In der Vorlesung werden der aktuelle Forschungsstand zur Genese des Korans sowie zentrale literarische und textstrukturelle Aspekte erörtert. Es erfolgt ferner ein inhaltlicher Überblick über die wichtigsten Aussagen zum Gottesbild, zur Prophetologie, zur Ethik und zum Menschenbild. Die vielfältige Tradition der muslimischen Exegese soll ebenso vorgestellt werden, wie die Bedeutung, die das Heilige Buch für Kunst, Kultur, Ästhetik und nicht zuletzt im Alltag der Gläubigen genießt.

 

Literatur

• Abū Zayd, Naṣr Ḥāmid; Sezgin, Hilal (2008): Mohammed und die Zeichen Gottes. Der Koran und die Zukunft des Islam. Freiburg: Herder.

• Bobzin, Hartmut (2015): Der Koran. München: Beck.

• Cook, Michael A. (2009): Der Koran. Eine kurze Einführung. Stuttgart: Reclam.

• Gnilka, Joachim (2010): Bibel und Koran. Was sie verbindet, was sie trennt. Freiburg: Herder.

• Khanbagi, Ramin (2014): Interkulturelle Koran-Bibliographie. Nordhausen: Traugott Bautz.

• Neuwirth, Angelika (2010): Der Koran als Text der Spätantike. Ein europäischer Zugang. Berlin: Verl. der Weltreligionen.

• Reynolds, Gabriel Said (2014): New Perspectives on the Quran. The Quran in its Historical Context (2). London: Routledge.

• Rippin, Andrew (2009): The Blackwell Companion to the Qur'an. Oxford: Wiley-Blackwell.

• Sinai, Nicolai (2012): Die heilige Schrift des Islams. Die wichtigsten Fakten zum Koran. Freiburg: Herder.

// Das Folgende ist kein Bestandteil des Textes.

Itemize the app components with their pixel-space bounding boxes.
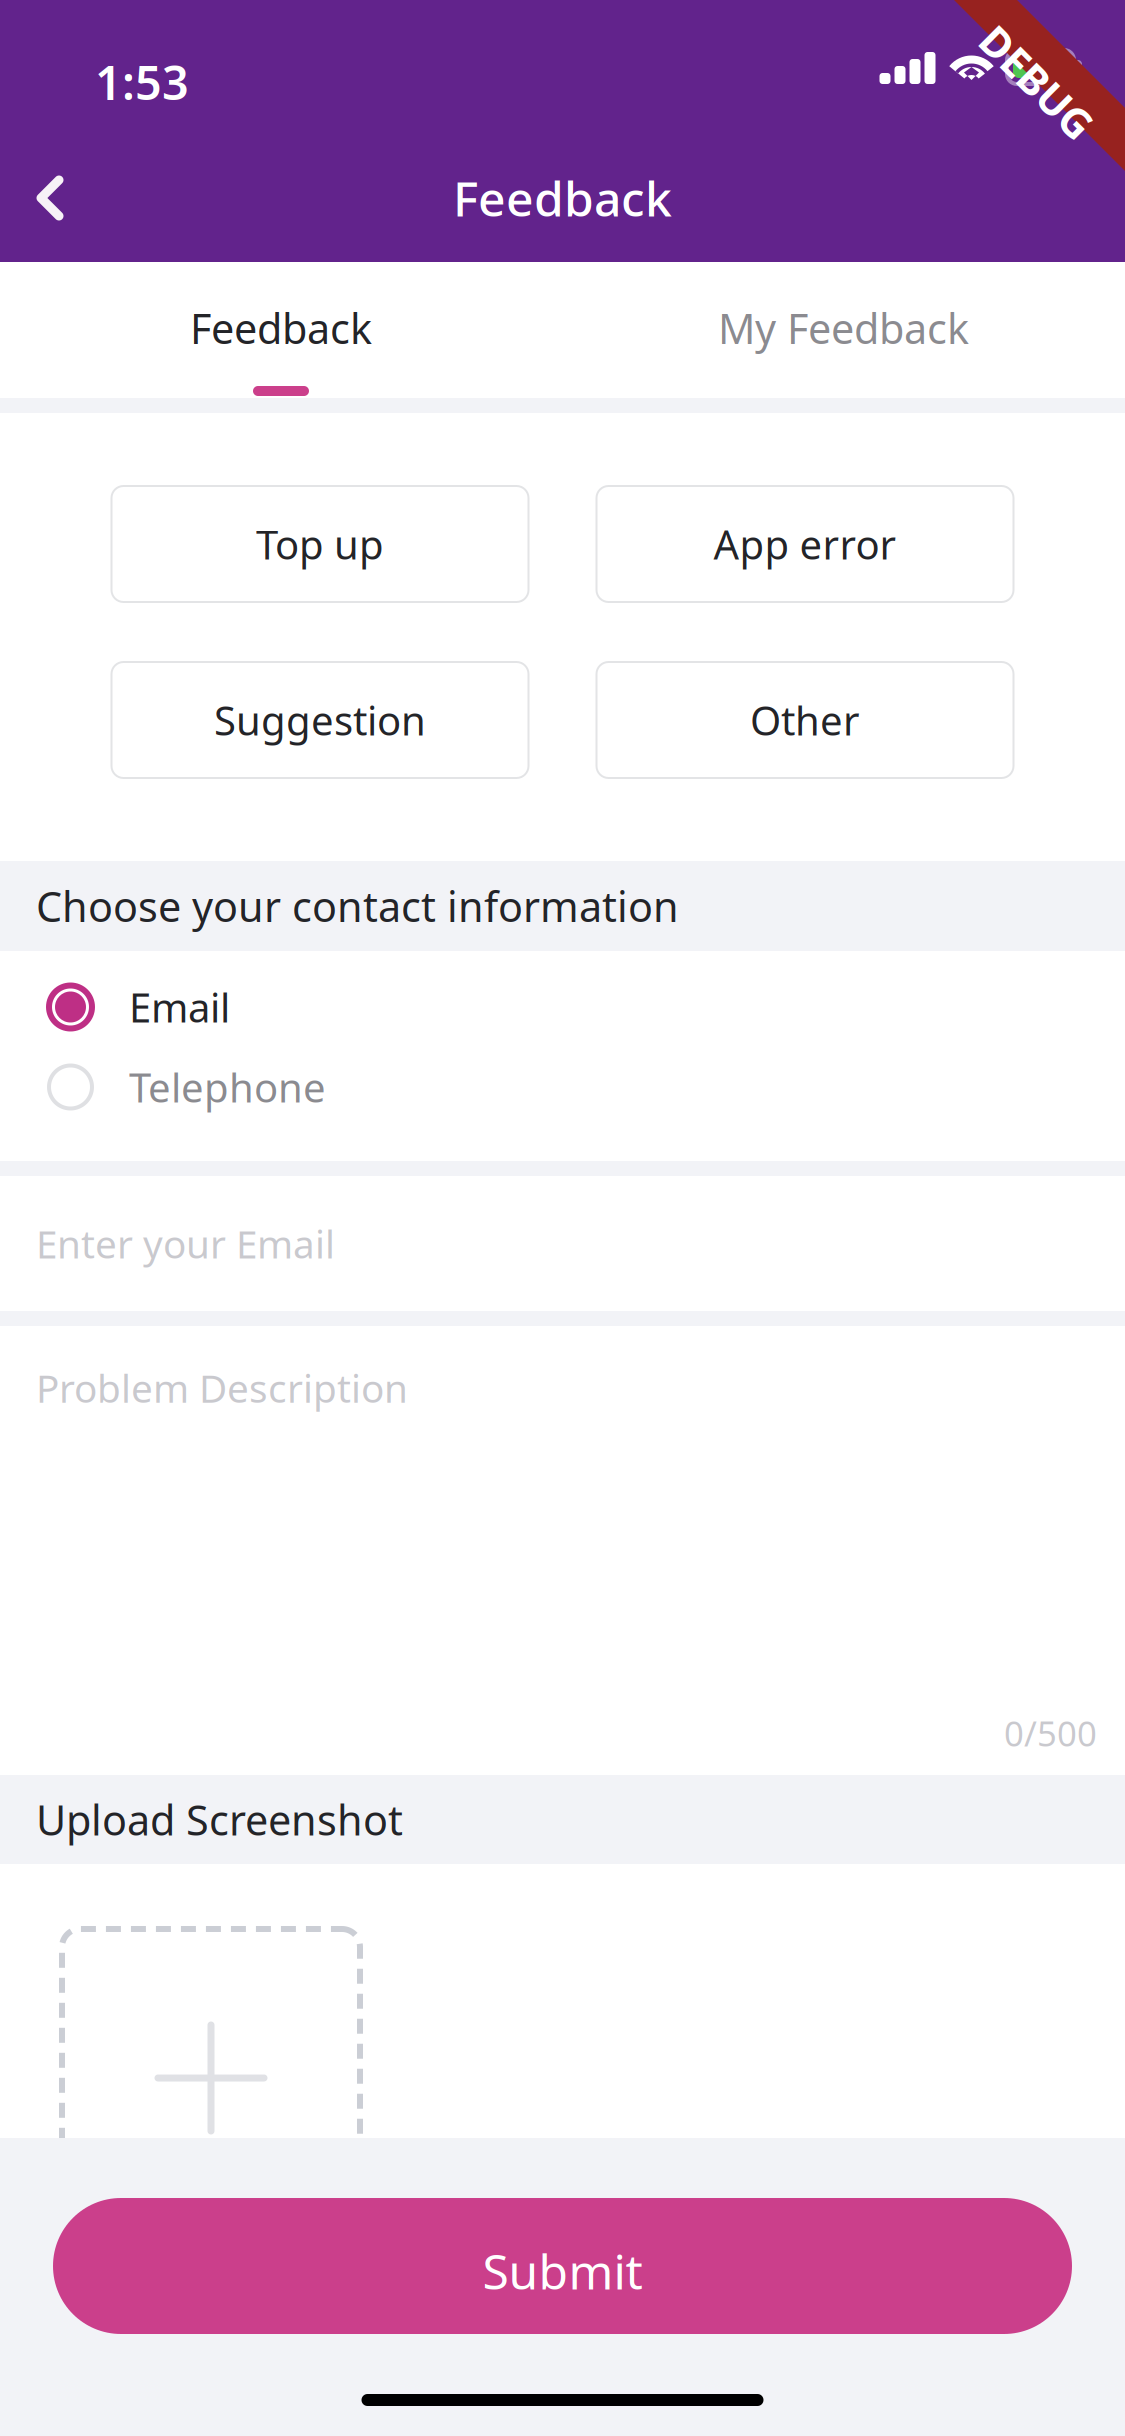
staticText: Feedback	[453, 166, 672, 230]
staticText: Upload Screenshot	[36, 1792, 403, 1847]
button[interactable]: Submit	[53, 2198, 1072, 2334]
staticText: Feedback	[190, 301, 372, 356]
staticText: App error	[714, 517, 896, 570]
staticText: 1:53	[95, 51, 189, 113]
staticText: Other	[750, 693, 860, 746]
button[interactable]: Feedback	[0, 262, 562, 398]
staticText: Enter your Email	[36, 1218, 335, 1269]
button[interactable]: Suggestion	[112, 662, 528, 778]
staticText: Submit	[482, 2239, 642, 2303]
button[interactable]: Telephone	[0, 1047, 1125, 1127]
staticText: Choose your contact information	[36, 879, 679, 934]
button[interactable]: My Feedback	[562, 262, 1125, 398]
staticText: Problem Description	[36, 1362, 408, 1413]
button[interactable]: Other	[596, 662, 1014, 778]
button[interactable]: Upload screenshot	[62, 1929, 360, 2227]
staticText: Top up	[256, 517, 384, 570]
staticText: Telephone	[129, 1060, 326, 1114]
button[interactable]: App error	[596, 486, 1014, 602]
staticText: My Feedback	[718, 301, 969, 356]
button[interactable]: Email	[0, 967, 1125, 1047]
staticText: DEBUG	[966, 55, 1108, 110]
staticText: Suggestion	[214, 693, 426, 746]
button[interactable]: Back	[0, 148, 100, 248]
staticText: Email	[129, 980, 230, 1034]
staticText: 0/500	[1004, 1710, 1097, 1756]
button[interactable]: Top up	[112, 486, 528, 602]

• Zirker, Hans (2012): Der Koran. Zugänge und Lesarten. Darmstadt: WBG (Wissenschaftliche Buchgesellschaft

 

Leistungsnachweis

Im Rahmen des Zertifikatsstudiums: Zusammen mit Tutorium und Abschlussarbeit in 4 Semestern. Eine Einzelprüfung zur Anrechnung der Vorlesung (3 CP) ist als 15minütige mündliche Prüfung auf Rücksprache möglich.

Hinweise

Eine Zertifizierung und Anrechnung kann nur bei regelmäßigem Vorlesungsbesuch, d.h. bei Besuch von mindestens 6 der 7 Volesungen, erfolgen.

 

151 Tutorium zum Studienprogramm Islam und christlich-muslimische Begegnung

Specker / Güzelmansur

T G P13 M23

Do 14.05.2020, 18.00 – 19.30
Do 25.06.2020, 18.00 – 19.30
Do 09.07.2020, 18.00 – 19.30

 

Das Tutorium dient der Vorstellung und der Reflexion der von den Teilnehmenden entwickelten Praxisprojekte sowie der Diskussion aktueller Fragen.

Leistungsnachweis

In Verbindung mit der Vorlesung und der Abschlussarbeit als akademisches Zertifikat. Besuch von 2 der 3 Termine sowie eine einmalige Präsentation (pro Semester) verpflichtend.